Delay Differential Equations Networks with different delay per edge

solve(prob, MethodOfSteps(BS3()), saveat=0.01, reltol=0, abstol=1e-5). rtol and atol are not options, and you should almost never force_dtmin. I should really just remove that argument. If you’re hitting it, then your definition is probably wrong: the warning even says to think of dtmin as divergence for a reason described in PSA: How to help yourself debug differential equation solving issues .

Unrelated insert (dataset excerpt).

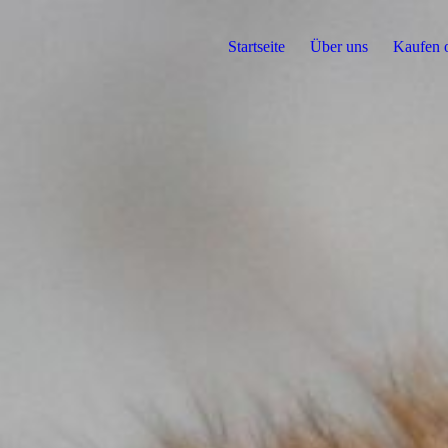
Startseite
Über uns
Kaufen o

And so the first thing is to notice is that these are not the same DDE being solved. In fact, the Julia one isn’t even a DDE: it’s not even a well-defined equation!

h(p, t; idxs=nothing) = typeof(idxs) <: Number ? 1.0 : rand(Uniform(0, 2π), n)

The past does not have a value: every single time the past is called the value changes. So what’s happening is that the starting iterations are unable to converge because there is no sense of convergence: there are no values!

But it’s even worse then that: you’re saying that "the u(t) for t<0 is a random value at every t, but u(t)[1] = 1.0 for any past value. So that’s even worse, it’s not even consistent :scream:. And u(t)[1] = 1.0 does not match what is in the Python code which uses a uniform random value for the past.

The fixed code is:

using DelayDiffEq
using Distributions
using Random

function f!(dθ, θ, h, p, t)
    ω, A = p
    n = length(θ)
    lags = reshape(lag, n,n)
    @inbounds for j in 1:n
        coupling = 0.0
        @inbounds for i in 1:n
            coupling += A[i,j]*sin(h(p, t-lags[i,j]; idxs=i) - θ[j])
        end
        dθ[j] = ω[j] + coupling
    end
    nothing
end

n = 10
Random.seed!(1)
ω = rand(n)
A = rand(n,n)
const lag = rand(n*n)
θ₀ = rand(Uniform(0, 2π), n)
p = (ω, A)
const past = rand(Uniform(0, 2π), n)
h(p, t; idxs=nothing) = typeof(idxs) <: Number ? past[idxs] : past

prob = DDEProblem(f!, θ₀, h, (0.0, 1.0), p, constant_lags=lag)

using Profile
@profile solve(prob, MethodOfSteps(BS3()), saveat=0.01, reltol=0, abstol=1e-5)
Juno.profiler()

After fixing that it’s still slow though. The issue seems to be that Julia’s inference is bugging in f!. This could be https://github.com/JuliaLang/julia/issues/35800 or https://github.com/SciML/OrdinaryDiffEq.jl/pull/1473

3 Likes

Oh interesting, one thing that is happening is Julia’s function handling heuristics are getting in the way.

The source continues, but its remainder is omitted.